Aux Etats-Unis, la désinformation autour d'un supposé traitement anti-avortement
Depuis la volte-face historique de la Cour suprême sur l'avortement il y a un an, la désinformation fait tâche d'huile aux Etats-Unis sur question de l'IVG, certains militants anti-avortement faisant l'éloge d'un supposé traitement qui permettrait, selon eux, d'inverser les effets d'une pilule abortive.
Des experts médicaux avertissent pourtant des risques de ce pseudo-traitement, potentiellement fatal.

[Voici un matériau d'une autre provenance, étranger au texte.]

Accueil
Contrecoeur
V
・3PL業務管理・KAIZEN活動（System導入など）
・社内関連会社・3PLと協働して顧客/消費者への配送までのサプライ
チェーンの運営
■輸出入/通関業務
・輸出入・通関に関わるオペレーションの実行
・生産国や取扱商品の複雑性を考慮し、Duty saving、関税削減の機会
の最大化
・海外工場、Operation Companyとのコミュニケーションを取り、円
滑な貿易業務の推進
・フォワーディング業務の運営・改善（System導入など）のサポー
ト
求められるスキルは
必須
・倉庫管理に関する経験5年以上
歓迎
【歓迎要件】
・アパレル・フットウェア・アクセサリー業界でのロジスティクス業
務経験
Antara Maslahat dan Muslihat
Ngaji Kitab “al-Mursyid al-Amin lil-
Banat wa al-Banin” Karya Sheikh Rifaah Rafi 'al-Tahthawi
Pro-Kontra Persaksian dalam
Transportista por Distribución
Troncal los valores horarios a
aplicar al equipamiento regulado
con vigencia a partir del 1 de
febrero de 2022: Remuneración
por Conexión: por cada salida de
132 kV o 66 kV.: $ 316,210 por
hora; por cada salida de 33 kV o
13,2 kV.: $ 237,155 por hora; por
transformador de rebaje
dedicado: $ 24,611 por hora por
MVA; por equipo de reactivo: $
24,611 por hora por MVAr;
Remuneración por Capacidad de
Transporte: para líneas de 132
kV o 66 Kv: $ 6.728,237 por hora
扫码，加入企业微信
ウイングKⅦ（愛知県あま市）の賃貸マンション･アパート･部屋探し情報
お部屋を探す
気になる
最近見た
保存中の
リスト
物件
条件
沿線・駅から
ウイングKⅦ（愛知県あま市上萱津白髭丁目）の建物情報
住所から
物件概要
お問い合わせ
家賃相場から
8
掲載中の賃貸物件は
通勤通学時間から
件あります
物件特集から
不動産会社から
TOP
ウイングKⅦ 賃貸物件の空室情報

Dit d'"inversion", il comprend la prise de progestérone pour les femmes enceintes qui changent d'avis après avoir pris la pilule abortive mifépristone.
"L'inversion (des effets) de la pilule abortive peut aider à faire marche arrière", peut-on lire sur le site de l'APRN, un organisme anti-avortement qui loue par ce supposé traitement "une seconde chance à la vie, juste à temps".
Le site de l'APRN fait mention d'"exemples de réussite" ne pouvant être authentifiés, avec des témoignages émus de femmes ayant appelé le numéro spécial de l'organisme et choisi cette "inversion", permettant ainsi de sauver leur foetus.
Mais l'APRN ne mentionne pas l'avertissement du Collège américain de gynécologie et d'obstétrique (ACOG), une association professionnelle de spécialistes, qui estime ce traitement "sans fondement scientifique" et "contraire à l'éthique".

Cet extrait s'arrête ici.